3) What you see is as important as what you hear

The way I was taught mediation tended to focus on words and meaning. I have characterised it as ‘mediating from the neck up’ (seehttp://kluwermediationblog.com/2013/12/13/mediating-from-the-neck-up/). And yet when I am sitting in the mediation chair I feel as if I am watching a play. The expressions on people’s faces; the way they sit; the way they move their hands; whether or when they smile; whether they look at each other; how far apart they are: all of these matter as much as the content of the words.

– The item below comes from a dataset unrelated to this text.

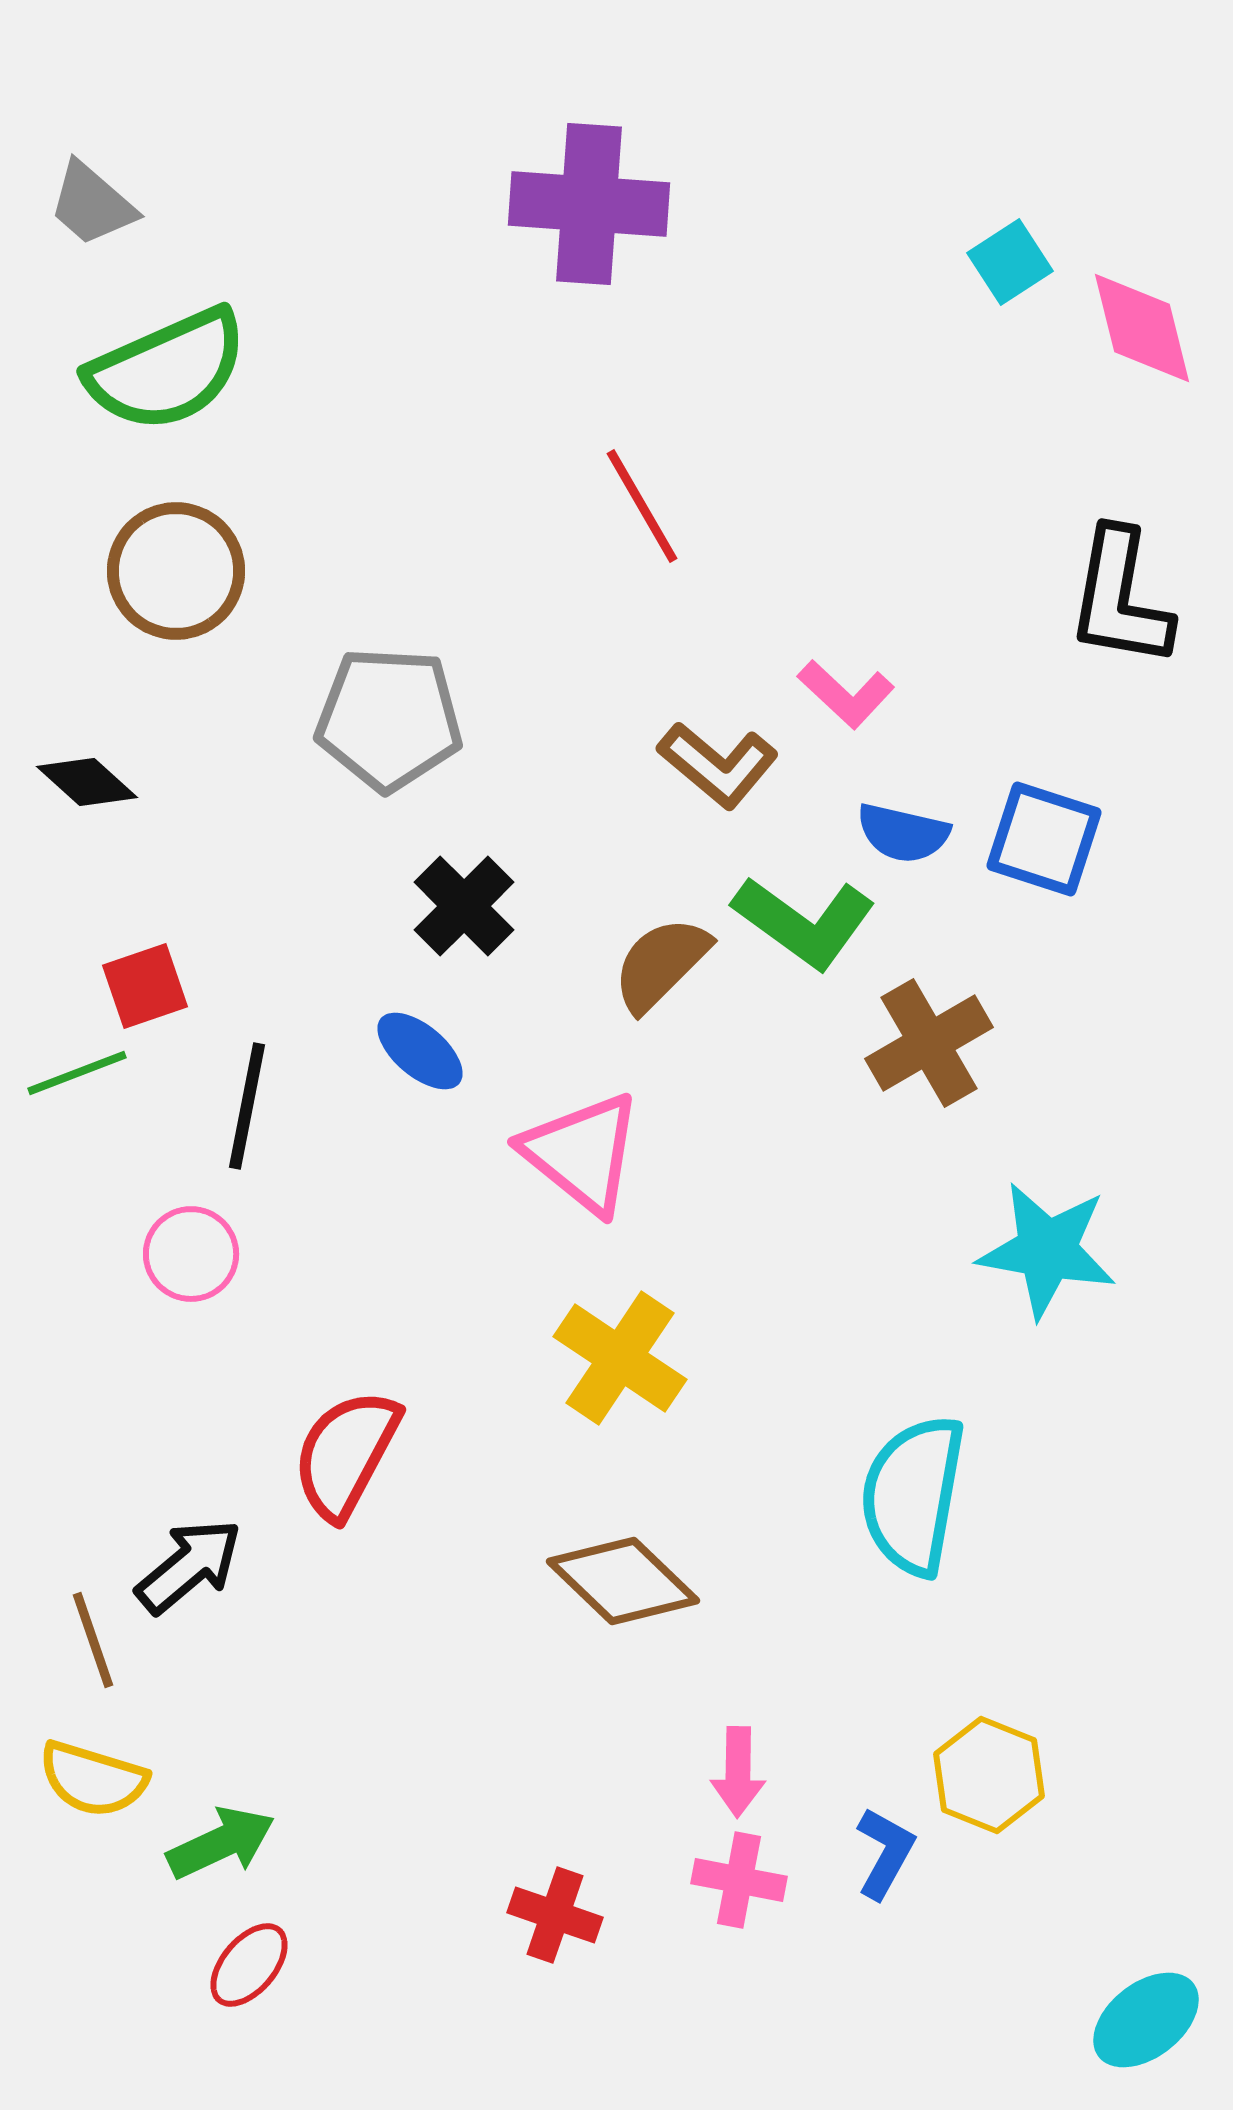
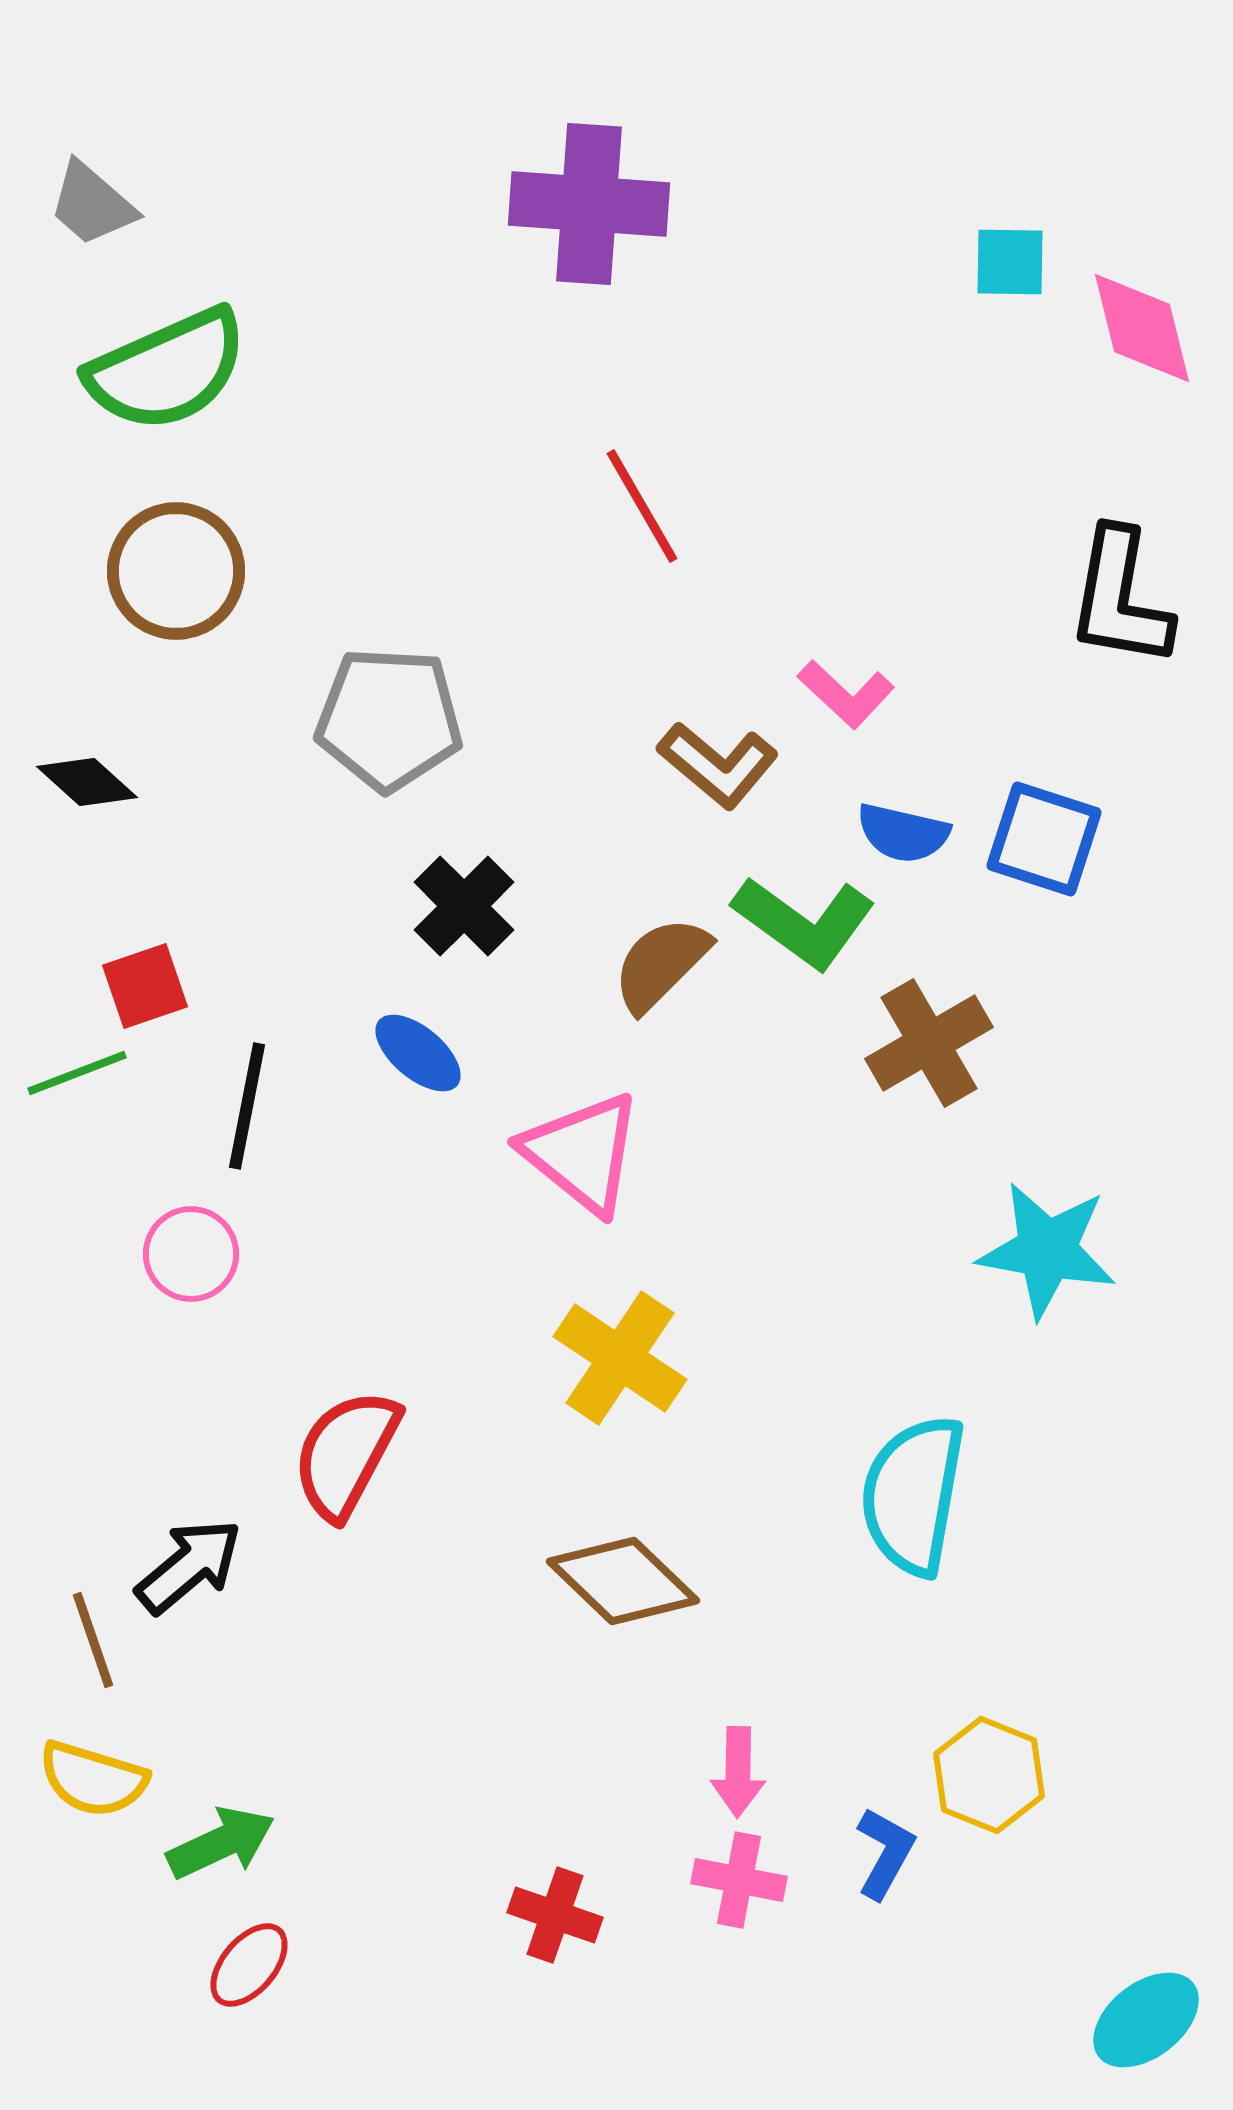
cyan square: rotated 34 degrees clockwise
blue ellipse: moved 2 px left, 2 px down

I once worked with two colleagues who were not getting on. Each described the other as unreasonable. They had had fierce arguments in front of the team. Their own words sounded innocuous; the other’s an astonishing overreaction. But in our mediation I noticed a funny thing. When each was relating the other’s words their face changed dramatically. When telling me their own views they were open, animated and friendly, using hands, eyes and smiles to convey meaning and secure my understanding. Yet when conveying what the other had said they looked disdainful, accusatory and dismissive, with pointing fingers and flashing eyes. It was as if the words themselves were insufficient; the full visual display was needed to ensure that I understood.

Of course we all know this. One famous experiment found that the content of what is said is less significant in people’s recollection than the speaker’s tone of voice or appearance (Seehttp://en.wikipedia.org/wiki/Albert_Mehrabian for an explanation). Mediators can do something about this. We’re in the business of interpretation, providing a forum for discussion (what were you trying to convey?) and feedback (you looked angry/anxious/defensive). By bringing the whole body to the table we have a more accurate conversation and correct what is sometimes known as the “empathy gap” : the tendency to underestimate the influence or strength of emotions either in oneself or others.